Alphabet reported profit and earnings for the third quarter that topped analysts’ estimates. The company’s shares were little changed after the report.
Here’s what Alphabet reported versus what Wall Street expected:
- Earnings per share (EPS): $27.99 per share vs $23.48 per share, according to Refinitiv estimates.
- Revenue: $65.12 billion vs. $63.34 billion, according to Refinitiv estimates.
- YouTube advertising revenue: $7.20 billion vs. $7.4 billion expected.
- Google Cloud revenue: $4.99 billion vs. $5.07 billion expected.
- Traffic acquisition costs (TAC): $11.50 vs. $11.16 billion expected.
Google’s advertising revenue rose 43% to $53.13 billion, up from $37.1 billion the same time last year and slightly higher than the prior quarter. YouTube ads rose to $7.21 billion, up from $5.04 billion a year ago.
Google appears to be managing through privacy changes that Apple made to iOS 14 earlier this year. Snap and Facebook both cited the change, which allows consumers to opt out of targeted ads on apps, as the main reason for business disruption during the period. Google is more protected than those companies because it owns the Android operating system.
Ruth Porat, Alphabet’s finance chief, said on the call with analysts that the new privacy features had a “modest impact on YouTube revenues.” She added that “focusing on privacy has been core to what we’ve been doing consistently.”
The stock is up 58% this year, more than double the gains in the S&P 500, as investors bet on Google’s ability to pick up business as the economy reopens and to withstand potential regulatory changes.
Philipp Schindler, Google’s chief business officer, said retail was the largest contributor to year-over-year ad growth. Media and finance spending was also significant.
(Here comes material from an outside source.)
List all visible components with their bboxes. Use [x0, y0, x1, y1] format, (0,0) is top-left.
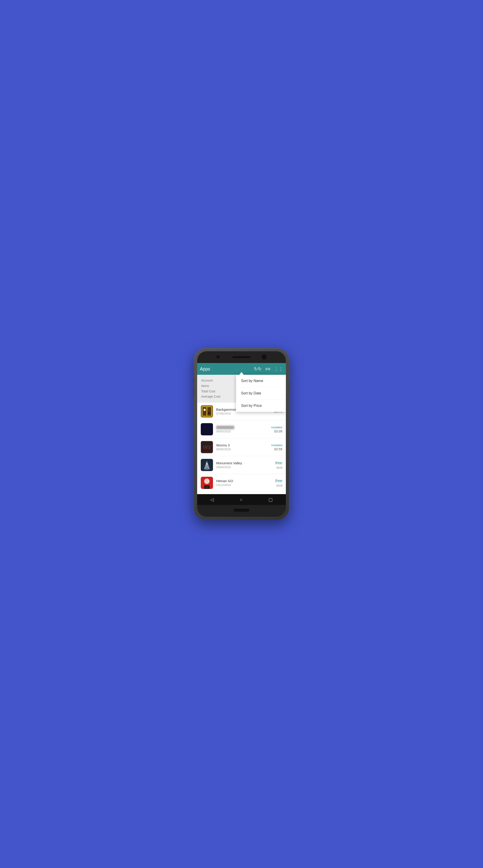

“We continue to see a lot of unevenness,” Schindler said on the call, referring to the pandemic recovery in various countries. “It’s clear that uncertainty is the new normal.”
Revenue in Google’s cloud division climbed 45% to $4.99 billion, while operating loss narrowed to $644 million from $1.21 billion. Alphabet has been investing heavily in the unit, which is led by former Oracle executive Thomas Kurian, in an effort to catch up to Amazon Web Service and Microsoft Azure.
Sundar Pichai, chief executive officer of Alphabet Inc., gestures while speaking during a discussion on artificial intelligence at the Bruegel European economic think tank in Brussels, Belgium, on Monday, Jan. 20, 2020. Pichai urged the U.S. and European Union to coordinate regulatory approaches on artificial intelligence, calling their alignment critical.
Geert Vanden Wijngaert | Bloomberg | Getty Images
Revenue in the Other Bets segment, which includes the self-driving car company Waymo, rose slightly to $182 million from $178 million. Losses widened to $1.29 billion from $1.1 billion a year earlier.
Alphabet reported a gain on investments of $188 million in the quarter, up from a gain of $26 million a year earlier. The company’s investment arms, which bet on start-ups at various stages, benefited from the IPOs of cloud software developer Freshworks and restaurant-tech vendor Toast.
Porat said the company added 6,000 employees in the third quarter and expects “robust” headcount growth in the fourth quarter.